I can answer based on the retreats I've done, this is not an universal rule or something.

We used to Meditate twice a day, first before dawn with empty stomach for 30 or 40 minutes and then after bedtime again 30 or 40 minutes. It is important not to have a full stomach when meditating.

Of course, if you go to a retreat focused on meditation you will meditate much more than that. At home I try to meditate at least 20 minutes per day, but I don't think this is enough, I'm trying to increase.


Any time that you actually will do it is the best time! Enough said.

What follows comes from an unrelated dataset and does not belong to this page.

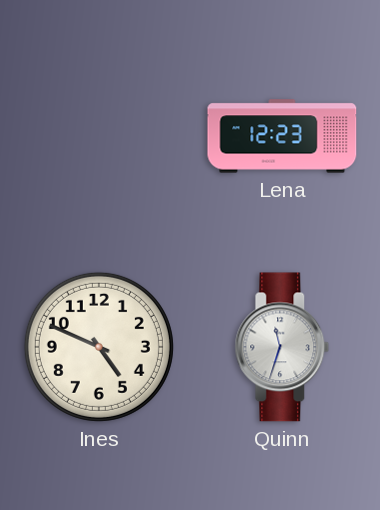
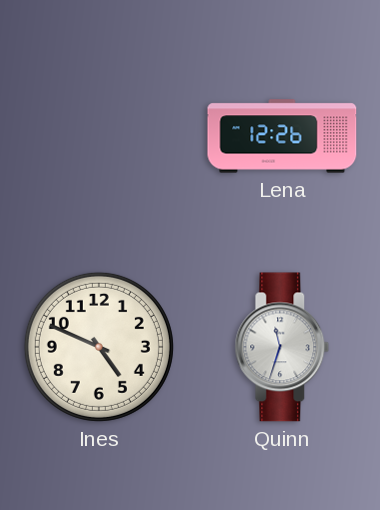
Lena: 12:23 -> 12:26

...Here's a list of conditions that make my meditation effortlessly take off into concentration/wisdom:

  1. physical needs satiated (hunger, warmth, thirst, sex)
  2. no food in digestive tracts
  3. no feces in bowels
  4. did physical exercise (or yoga or some sort of physical tonification)
  5. drink some light tea
  6. no recent emotional/social problems plaguing the mind
  7. evening-time or early morning: not too early, not too late, not too much thinking on mind at these times (during the day it is business time)
  8. after reading some motivating dharma stories, especially Taoist
  9. after reading proper practice instruction

The last one is key and one should always at least mentally review how to practice before practicing.


18 hours is the proper time for daily meditation :) The essence of Lord Buddha's teachings is mindfulness which means focusing to the present moment objectively without puting any judgements to it whether its positive, negative or neutral experience.

A beginner meditator's mind would be deeply cloudy and would have intense physical and mental addictions. Especially the modern technology age's "sweet" escaping tools is a real enemy for the meditator. If a meditator does few minutes(or even hours) of meditation, he or she mustn't think that "I finished my job today now I can go and entertain myself".

The real positive results comes when the meditator meditates all day long, which means he continues to practice mindfulness after finishing formal meditation session, whether he or she is walking, drinking water, sitting on a bus, or working on his/her job.

There is a hardcore path too, when the meditator starts practising intensive meditaton for long periods of time(If he or she has time and place ofcourse). But its not possible to start walking on that path unless the meditator really starts to become a master of living in the present moment.

"Do not dwell in the past, do not dream of the future, concentrate the mind on the present moment." BUDDHA

  • Could you say in which sutta the Buddha mentioned 18 hours. Thanks.